Not folding queries. Query folding is when Power Query translates your transformation steps into native queries that run on the source system (like SQL queries against a database). When query folding works, the database does the heavy lifting and only sends you the result. When it breaks, Power Query downloads all the data and processes it locally, which can be extremely slow for large datasets. Some steps break query folding (custom M functions, for example), so pay attention to where in your step sequence the folding stops.
Duplicating logic across queries. If five queries all need the same transformation (say, converting state abbreviations to full names), create a shared reference table or a custom function in M rather than repeating the logic in each query. This is basic DRY principle, and it applies here just as much as it does in software development.
When to Save and Close
When you're done shaping your data, click Close & Apply on the Home tab. This loads the transformed data into the Power BI data model, where you can build relationships between tables, write DAX measures, and start building report pages.
Your work is saved in the .pbix file, both the report and the Power Query definitions. When you hit refresh, Power Query re-runs all your steps against the current source data. If the source data has changed (new rows, updated values), those changes flow through your transformations and into the model automatically.

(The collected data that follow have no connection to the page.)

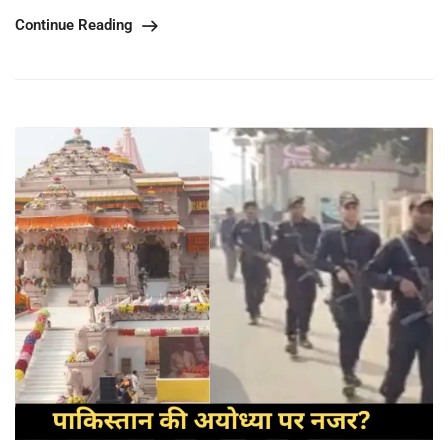
Continue Reading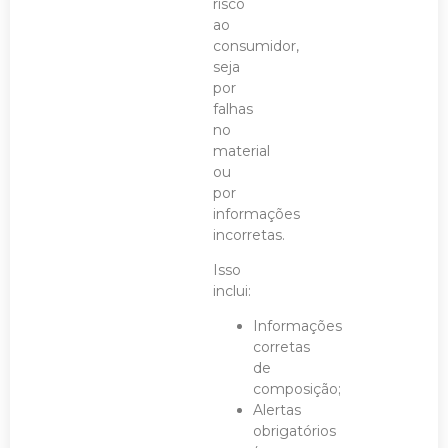
risco
ao
consumidor,
seja
por
falhas
no
material
ou
por
informações
incorretas.
Isso
inclui:
Informações
corretas
de
composição;
Alertas
obrigatórios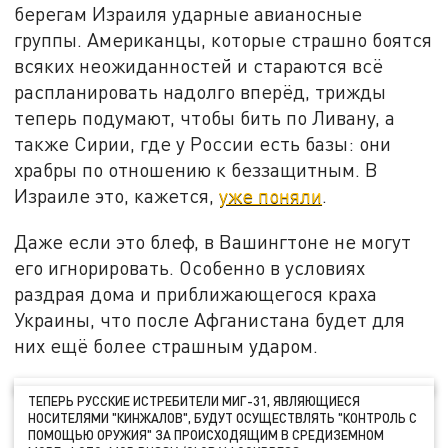
берегам Израиля ударные авианосные
группы. Американцы, которые страшно боятся
всяких неожиданностей и стараются всё
распланировать надолго вперёд, трижды
теперь подумают, чтобы бить по Ливану, а
также Сирии, где у России есть базы: они
храбры по отношению к беззащитным. В
Израиле это, кажется,
уже поняли
.
Даже если это блеф, в Вашингтоне не могут
его игнорировать. Особенно в условиях
раздрая дома и приближающегося краха
Украины, что после Афганистана будет для
них ещё более страшным ударом.
ТЕПЕРЬ РУССКИЕ ИСТРЕБИТЕЛИ МИГ-31, ЯВЛЯЮЩИЕСЯ
НОСИТЕЛЯМИ "КИНЖАЛОВ", БУДУТ ОСУЩЕСТВЛЯТЬ "КОНТРОЛЬ С
ПОМОЩЬЮ ОРУЖИЯ" ЗА ПРОИСХОДЯЩИМ В СРЕДИЗЕМНОМ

This refresh-and-transform cycle is what makes Power Query so useful for ongoing reporting. You build the transformation logic once, and it applies every time the data refreshes. No manual data prep, no copy-pasting between spreadsheets, no "I forgot to remove the test rows" moments at 4pm on a Friday.

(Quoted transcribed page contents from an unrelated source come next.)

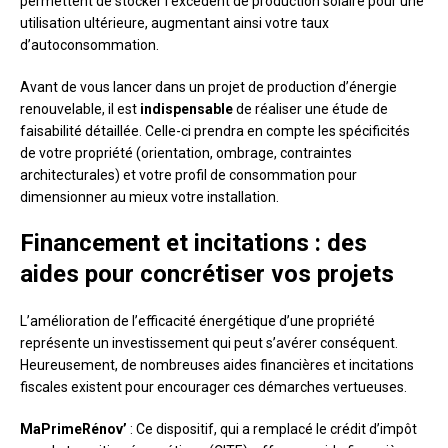
permettent de stocker l’excédent de production solaire pour une
utilisation ultérieure, augmentant ainsi votre taux
d’autoconsommation.
Avant de vous lancer dans un projet de production d’énergie
renouvelable, il est
indispensable
de réaliser une étude de
faisabilité détaillée. Celle-ci prendra en compte les spécificités
de votre propriété (orientation, ombrage, contraintes
architecturales) et votre profil de consommation pour
dimensionner au mieux votre installation.
Financement et incitations : des
aides pour concrétiser vos projets
L’amélioration de l’efficacité énergétique d’une propriété
représente un investissement qui peut s’avérer conséquent.
Heureusement, de nombreuses aides financières et incitations
fiscales existent pour encourager ces démarches vertueuses.
MaPrimeRénov’
: Ce dispositif, qui a remplacé le crédit d’impôt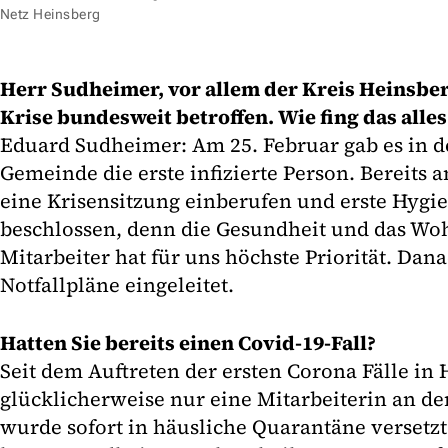
Netz Heinsberg
Herr Sudheimer, vor allem der Kreis Heinsber
Krise bundesweit betroffen. Wie fing das alles
Eduard Sudheimer: Am 25. Februar gab es in 
Gemeinde die erste infizierte Person. Bereits 
eine Krisensitzung einberufen und erste Hy
beschlossen, denn die Gesundheit und das Wo
Mitarbeiter hat für uns höchste Priorität. Da
Notfallpläne eingeleitet.
Hatten Sie bereits einen Covid-19-Fall?
Seit dem Auftreten der ersten Corona Fälle in 
glücklicherweise nur eine Mitarbeiterin an de
wurde sofort in häusliche Quarantäne versetzt 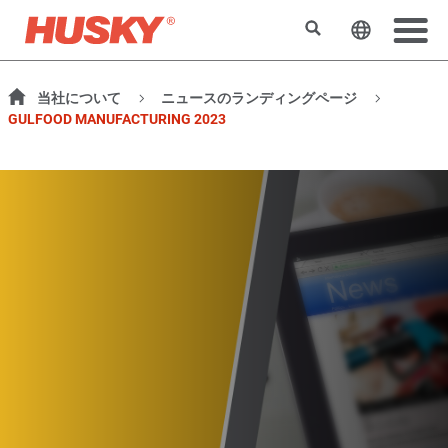
検索
ウェブサ
当社について
ニュースのランディングページ
GULFOOD MANUFACTURING 2023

Getting the Most Out of It
Power Query Editor doesn't get the attention that visuals and DAX do in the Power BI world. We think it deserves more. A beautiful report built on messy data is worse than useless because it's actively misleading. Power Query is where you make sure the foundation is solid.
If you're building Power BI reports for your organisation and you've been treating Power Query as an afterthought, spend some time getting to know it properly. The Microsoft Learn documentation has a detailed overview that covers the fundamentals well.
And if your data preparation needs are outgrowing what Power Query can handle, if you're dealing with massive datasets, complex orchestration, or data from dozens of sources, that's when it makes sense to look at dedicated data engineering tools like Microsoft Fabric and Data Factory. Power Query is great for report-level data prep, but it's not a replacement for a proper data platform.